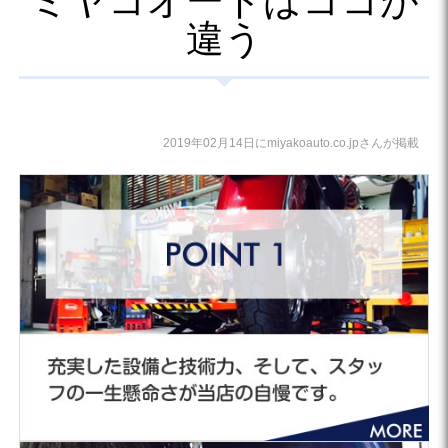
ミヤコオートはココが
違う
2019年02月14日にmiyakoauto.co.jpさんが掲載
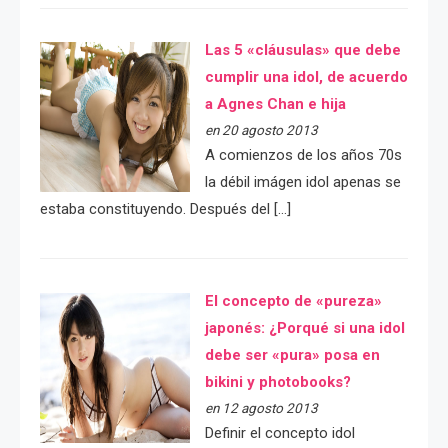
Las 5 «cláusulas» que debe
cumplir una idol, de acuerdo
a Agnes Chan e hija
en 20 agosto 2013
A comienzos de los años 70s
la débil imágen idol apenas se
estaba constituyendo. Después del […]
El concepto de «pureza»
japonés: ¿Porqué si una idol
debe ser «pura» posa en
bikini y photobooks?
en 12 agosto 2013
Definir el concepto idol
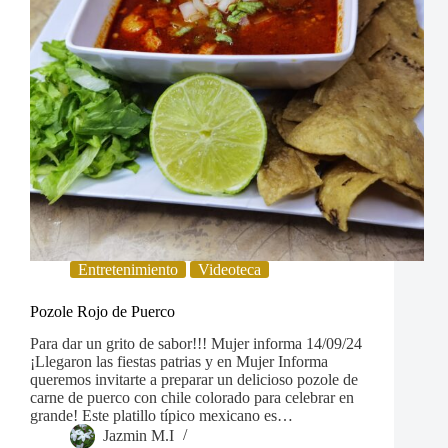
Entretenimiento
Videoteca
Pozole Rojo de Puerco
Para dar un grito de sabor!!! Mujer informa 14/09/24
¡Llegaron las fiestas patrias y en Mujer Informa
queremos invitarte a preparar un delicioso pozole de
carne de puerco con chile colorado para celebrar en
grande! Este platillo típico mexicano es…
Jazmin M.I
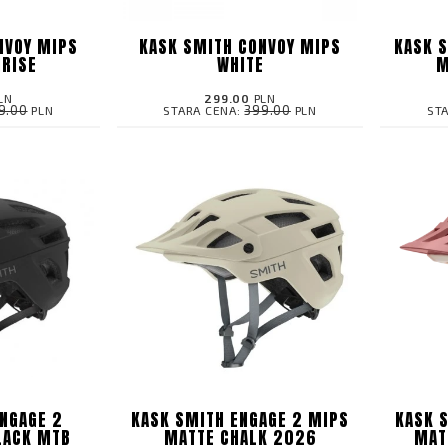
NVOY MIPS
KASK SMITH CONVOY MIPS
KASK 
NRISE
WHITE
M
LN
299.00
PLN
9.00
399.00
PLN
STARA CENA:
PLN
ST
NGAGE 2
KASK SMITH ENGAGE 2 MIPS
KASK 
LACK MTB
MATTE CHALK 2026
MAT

---*---

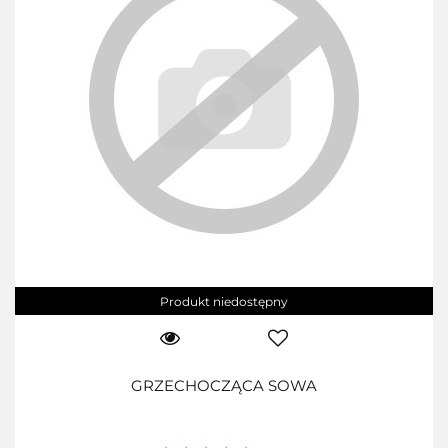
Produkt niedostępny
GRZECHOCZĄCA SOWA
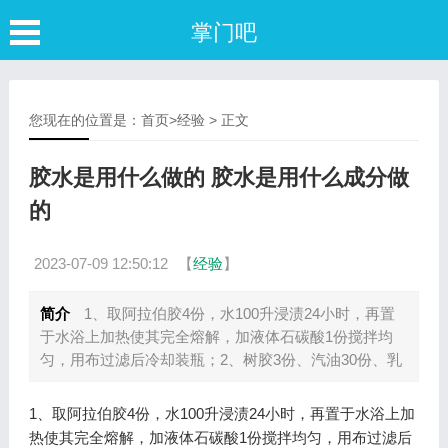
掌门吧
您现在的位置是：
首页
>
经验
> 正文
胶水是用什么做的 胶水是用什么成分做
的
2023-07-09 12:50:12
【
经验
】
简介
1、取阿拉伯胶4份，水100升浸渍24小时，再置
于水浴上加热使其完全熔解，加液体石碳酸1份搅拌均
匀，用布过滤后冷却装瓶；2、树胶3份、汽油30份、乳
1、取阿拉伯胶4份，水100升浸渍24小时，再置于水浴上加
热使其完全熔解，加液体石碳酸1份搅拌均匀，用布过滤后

---*---

Please go through the listing and return each line that has "Mujer" in it.

Para dar un grito de sabor!!! Mujer informa 14/09/24
¡Llegaron las fiestas patrias y en Mujer Informa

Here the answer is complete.